Problem description>
Filter out every line below that lacks "إجراءات", and copy the rest.

Provided material>

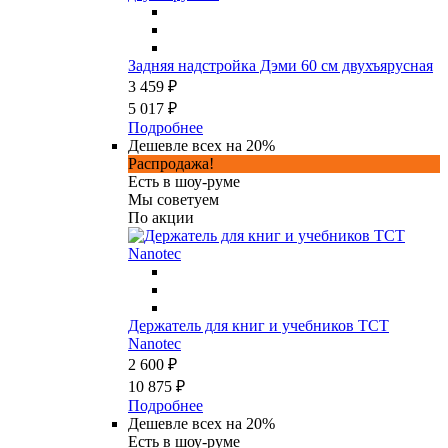
Задняя надстройка Дэми 60 см двухъярусная
3 459 ₽
5 017 ₽
Подробнее
Дешевле всех на 20%
Распродажа!
Есть в шоу-руме
Мы советуем
По акции
Держатель для книг и учебников TCT
Nanotec
2 600 ₽
10 875 ₽
Подробнее
Дешевле всех на 20%
Есть в шоу-руме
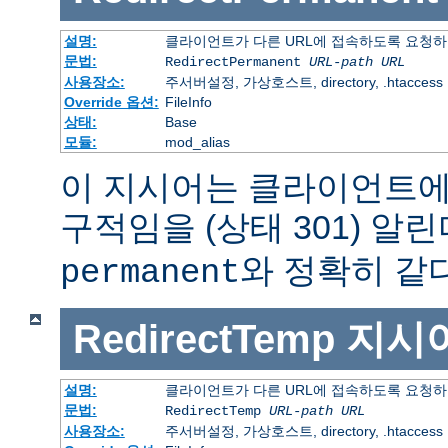
설명:
클라이언트가 다른 URL에 접속하도록 요청하
문법:
RedirectPermanent
URL-path
URL
사용장소:
주서버설정, 가상호스트, directory, .htaccess
Override 옵션:
FileInfo
상태:
Base
모듈:
mod_alias
이 지시어는 클라이언트에
구적임을 (상태 301) 알린
와 정확히 같다
permanent
RedirectTemp
지시
설명:
클라이언트가 다른 URL에 접속하도록 요청하
문법:
RedirectTemp
URL-path
URL
사용장소:
주서버설정, 가상호스트, directory, .htaccess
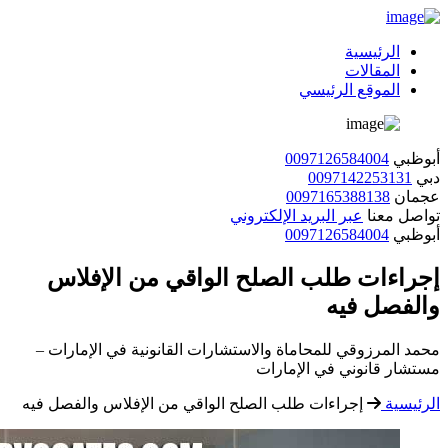
الرئيسية
المقالات
الموقع الرئيسي
أبوظبي
0097126584004
دبي
0097142253131
عجمان
0097165388138
تواصل معنا
عبر البريد الإلكتروني
أبوظبي
0097126584004
إجراءات طلب الصلح الواقي من الإفلاس
والفصل فيه
محمد المرزوقي للمحاماة والاستشارات القانونية في الإمارات –
مستشار قانوني في الإمارات
الرئيسية
إجراءات طلب الصلح الواقي من الإفلاس والفصل فيه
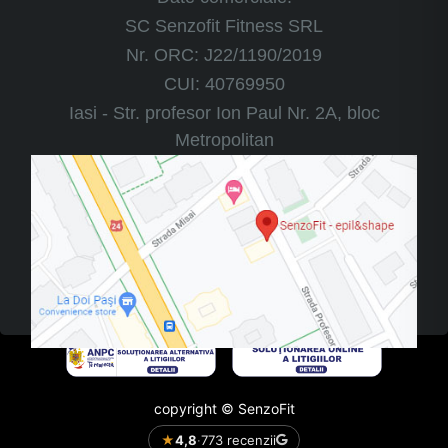
SC Senzofit Fitness SRL
Nr. ORC: J22/1190/2019
CUI: 40769950
Iasi - Str. profesor Ion Paul Nr. 2A, bloc
Metropolitan
copyright © SenzoFit
★
4,8
·
773 recenzii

Answer box>
إجراءات طلب الصلح الواقي من الإفلاس
إجراءات طلب الصلح الواقي من الإفلاس والفصل فيه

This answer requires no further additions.